Other systems, methods, features and advantages will be, or will become, apparent to one with skill in the art upon examination of the following figures and detailed description. It is intended that all such additional systems, methods, features and advantages be included with this description and be protected by the following claims.
A system and method for speech reinforcement may determine the spatial location of an audio source and the spatial location of a listener. An audio signal generated by the audio source may be captured. The spatial location, relative to the listener, of two or more audio transducers that emit a reinforcing audio signal to reinforce the audio signal may be determined. The captured audio signal may be used to generate, responsive to the spatial location of the audio source, the spatial location of the listener and the spatial location of the two or more audio transducers, the reinforcing audio signal such that, when emitted by the two of more audio transducers, the listener perceives a source of the reinforcing audio signal to be spatially located in substantially the spatial location of the audio source thereby reinforcing the audio signal.
An in-car communication (ICC) system may be integrated into the automobile cabin 100 that facilitates communication between occupants of the vehicle by relaying signals captured by one or more of the microphones 102 and reproducing them in the audio transducers 104 within the vehicle. For example, an audio signal captured by a microphone 102 near the driver's mouth may be fed to an audio transducer 104 near the third row to allow third row occupants to hear the driver's voice clearly. The ICC system may improve the audio quality associated with a person located in a first zone communicating with a person located in a second zone. Reproducing the driver's voice may result in a feedback path that may cause ringing; this may be mitigated by, for example, controlling a closed-loop gain. Delay and the relative amplitude level between a direct speech signal and a reproduced sound of a particular talker at a listener's location may also affect the naturalness of conversation. The ICC system may also be referred to as a sound reinforcement system. The sound reinforcement system may be used, for example, in large conference rooms with speakerphones and in audio performances at venues such as concert halls. The sound reinforcement system may also be used in other types of vehicles such as trains, aircraft and watercraft.

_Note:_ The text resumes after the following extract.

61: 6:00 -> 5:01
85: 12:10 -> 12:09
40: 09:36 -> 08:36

Audio signal 208A may be reflected by physical surfaces including, for example, the dashboard and the windshield in an automobile. The reflection of audio signal 208A may include reflected audio signals 210A and 210B (collectively or generically reflected audio signals 210). The reflected audio signals 210 may be characterized as reverberations and/or echoes of the audio signal 208. The reflected audio signals 210 may help the listener 204 spatially locate the audio source 202 in a way similar to that for audio signal 208B and 208C as described above.

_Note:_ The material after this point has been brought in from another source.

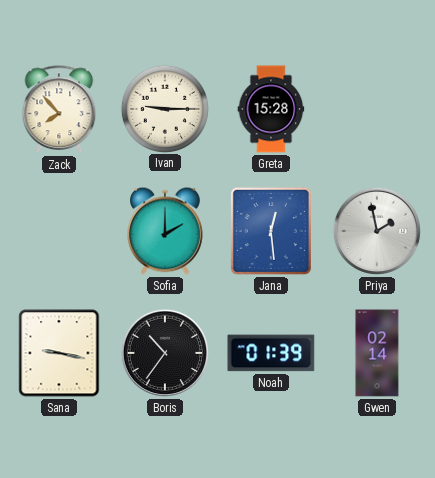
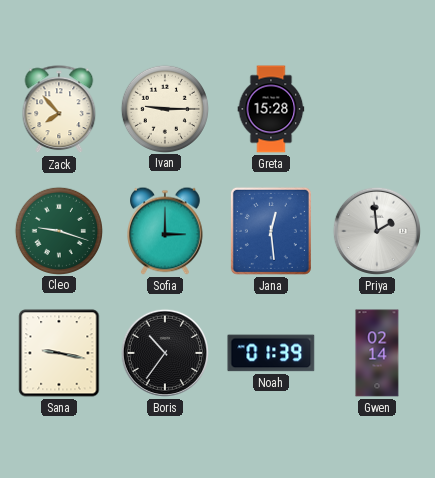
Cleo: none -> 9:18
Sofia: 2:00 -> 3:00
Priya: 1:58 -> 1:59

The audio transducers 206 may be used to reinforce the captured audio signal to facilitate communication between the audio source 202 and the listener 204. The listener 204 may receive reinforcement audio signals 212C and 212D from audio transducer 206A. The reinforcement audio signals 212C and 212D may have differences in time and/or frequency as perceived by the listener 204 due to the acoustic environment and propagation delays between the audio transducer 206A and the left and right ears of the listener 204. The listener 204 may receive the reinforcement audio signal 212A and 212B from audio transducer 206B. The reinforcement audio signals 212A and 212B may have differences in time and/or frequency as perceived by the listener 204 due to the acoustic environment and propagation delays between the audio transducer 206B and the left and right ears of the listener 204. The listener 204 may perceive the reinforcement signals 212A, 212B, 212C and 212D (collectively or generically reinforcement audio signals 212) to be spatially located behind the listener 204 because the reinforcement audio signals 212 are emitted from the audio transducers 206 that are spatially located behind the listener 204. The listener 204 may perceive the spatial location of the audio signal 208 to be generated by the audio source 202 in front of the listener 204 and the spatial location of the reinforcement signals 212 to be generated from behind the listener 204. This may be distracting and sound unnatural to the listener 204.
The spatial location of a vehicle occupant may be determined in a variety of ways including, for example, sensors placed in each of the seating locations, audio processing of captured microphone signals that may track spatial location of audio signal 208, video cameras that support tracking motion inside the car, facial recognition, capturing heat signatures of occupants and other similar detection mechanisms. The vehicle occupants may include the audio source 202 and the listener 204. The spatial location of the audio transducers 206 may be known a priori or determined dynamically. Audio transducers 206 in an automobile may typically be spatially located in fixed locations. The captured audio signal may be processed in order for the listener 204 to perceive the reinforcement signals 212 to be generated by a virtual source 402 spatially located in substantially the spatial location of the audio source 202.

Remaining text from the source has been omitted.